Ojojoj, "przydasie" lubię, nawet bardzo:-) Myślę, że bardziej niż bardzo nawet;-)
I myślę, że nie jestem osamotniona w moim umiłowaniu:-P
Ale jak osiągnąć kompromis między potrzebą posiadania, a potrzebą porządku?
Warto próbować?
No cóż... Spróbuję:-)
Materiałowe ścinki mogą się okazać barwną dekoracją...
Nie wiem jak Wy, ale ja zakochałam się w tych czerwonych wiaderkach;-)
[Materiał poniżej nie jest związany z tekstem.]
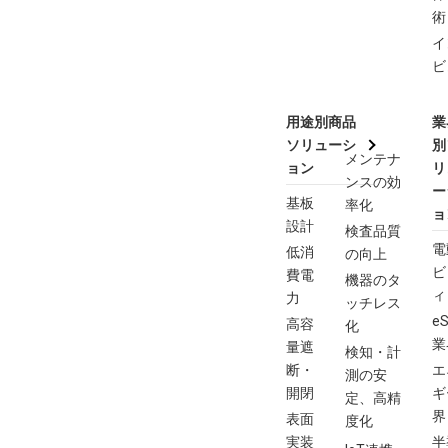
術
イ
ビ
用途別商品
業
ソリューシ
別
メンテナ
ョン
リ
ンスの効
ー
基板
率化
ョ
設計
検査品質
電
低消
の向上
ビ
費電
機器のタ
ィ
力
ッチレス
eS
高容
化
業
量遮
検知・計
断・
エ
測の安
開閉
ギ
定、高精
界
表面
度化
実装
半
Że już nie wspomnę o torbie na stemple;)
Tęczowa "ścinkownia" nad biurkiem?
Pomysł na niesforne sznureczki?
Mniejsze formaty wreszcie łatwo dostępne...
A co powiecie na nowe życie słoików...
albo ramy?
Koronki ujarzmione...
wstążki też...
Genialny sposób na rozbiegane guziki...
mediowy zawrót głowy...
pisakowy raj :-)
niezwykła szafka z farbami...
dziurkacze zawsze pod ręką;-)
Aaaaaaaaaaaa!!!! Dziurkaczowe szaleństwo!!!!!
Nitki jako ozdoba ścian?
sposób na niewielkie wykrojniki
a na koniec.... kwiaciarnia:-)
A Wy? Macie jakieś fantastyczne pomysły na przydasiowy ład i porządek?
Jeśli tak, to podzielcie się, zapraszam do zabawy:-)
Zasady? Bardzo proste:
1. Zrób post na blogu, wklej w nim zdjęcie/zdjęcia sposobów na ujarzmienie przydasi
2. Podlinkuj swój post u mnie, czyli pokaż mi pomysł na przydasiowy ład i porządek:-)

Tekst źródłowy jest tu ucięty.